Central bank digital currencies (CBDCs) can fully trust decentralized finance (DeFi), and they’ve lots of possibility to boost DeFi adoption, based on a Swiss central bank official.
Among many various digital currencies, it’s CBDC that may provide more stability minimizing risks to the introduction of DeFi, based on Thomas Moser, a governing board member in the Swiss National Bank (SNB).
To be able to grow, DeFi needs stable money, and that’s why stablecoins came to be, and stablecoins clearly helped DeFi to get popular, Moser told Cointelegraph.
Despite being polar opposites, centralization and decentralization in digital currencies can really interact as centralization isn’t harmful to DeFi, Moser contended. He noted that major stablecoins like Tether (USDT) and USD Gold coin (USDC) would be the most broadly used stablecoins in DeFi, each of which are centralized.
“Therefore, ‘something centralized’ has helped DeFi quite a bit,” the SNB official mentioned.
Unlike Tether or USD Gold coin, a CBDC would entail lower risks for DeFi than the usual redeemable stablecoin because central bank money “does not entail counterparty risk,” Moser stated. “A central bank cannot go under, because it issues irredeemable money,” he added.
Other kinds of digital currencies, including cryptocurrencies like Bitcoin (BTC) or Ether (ETH) will also be irredeemable, which means no counterparty risk. However, their cost isn’t stable enough to aid sustainable DeFi growth, the state noted.
“Algorithmic stablecoins would also not entail counterparty risk, but to date, we’ve not seen effective algorithmic stablecoins,” Moser stated, talking about the collapse of TerraUSD (UST) in May 2022. “A CBDC could provide more stability minimizing risks than stablecoins,” the state added.
Moser’s remarks came soon after the SNB and also the blockchain firm Cypherium printed some pot paper on blockchain technology and CBDC on Sept. 26. The research figured that CBDCs could help as a helpful tool for stabilizing the cryptocurrency economy, such as the DeFi sector.

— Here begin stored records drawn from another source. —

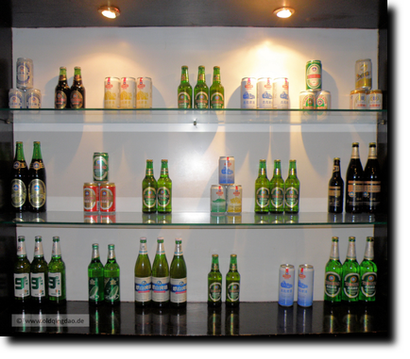 Locate an element on the screen. The height and width of the screenshot is (359, 410). cabinet backdrop is located at coordinates (261, 241). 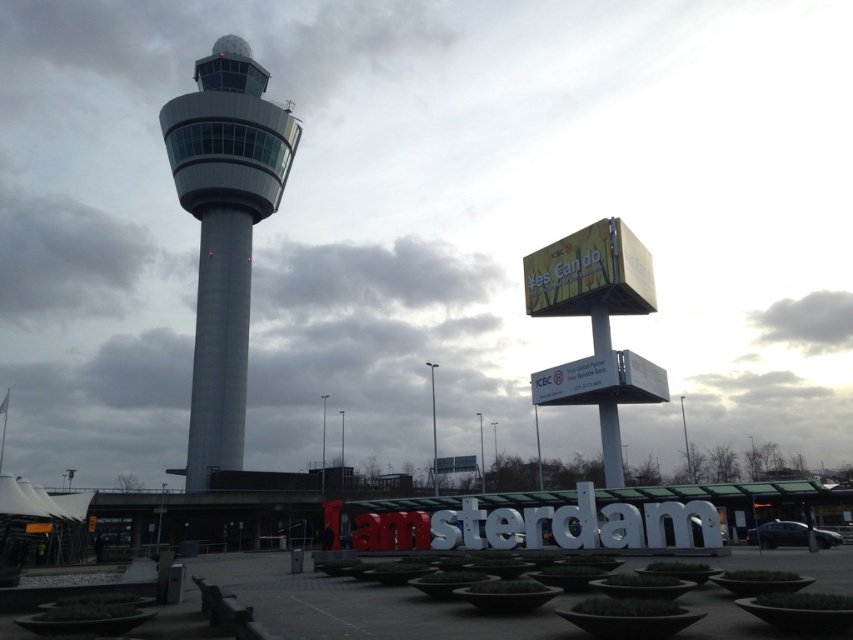 Question: Among these points, which one is farthest from the camera?

Choices:
 (A) (228, 150)
 (B) (549, 388)
 (C) (532, 253)

Answer: (A)

Question: Is smooth gray tower at center below yellow-green cardboard billboard at upper right?

Choices:
 (A) no
 (B) yes

Answer: (A)

Question: Which point is farther to the camera?

Choices:
 (A) (196, 301)
 (B) (622, 365)

Answer: (A)

Question: Which of the following is the closest to the observer?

The paper particularly pointed out recent remarks by Banque de France governor François Villeroy de Galhau, who contended that CBDC is “not concerning the your government of central banks threatening the disposable realm of decentralized finance.” He stressed that CBDCs would prefer to actually cover “providing further tools to make DeFi effective and sustainable.”
Cypherum Chief executive officer Sky Guo expressed confidence the mixture of DeFi and CBDC technologies are “destined to occur,” stating:
“DeFi is fully automatic and may free CBDC from human limits. With CBDC utilized in DeFi, don’t be surprised hundreds and trillions of dollars of liquidity introduced into the forex market, big institutions getting into this space and real-world assets moving forward-chain.”
The SNB’s study isn’t the very first time for any central bank to consider possible interactions between CBDCs and DeFi. In April 2022, central bank officials discussed potential interactivity between DeFi-based markets and CBDC in a conference co-located through the Bank for Worldwide Settlements’ Innovation Hub and also the SNB.
As formerly reported, everyone continues to be largely opposing the thought of CBDC because of the connected insufficient privacy, with lots of talking about such projects as “slavecoins.” It remains seen whether central banks are actually prepared to lead towards the DeFi adoption because the earth has not seen an excessive amount of support for crypto from central banks.
This news comes among major European banks ongoing to check mix-border retail and remittance payments with CBDC. On Sept. 28, the Swedish, Norwegian and Israeli central banks announced another project to check worldwide payments in CBDC.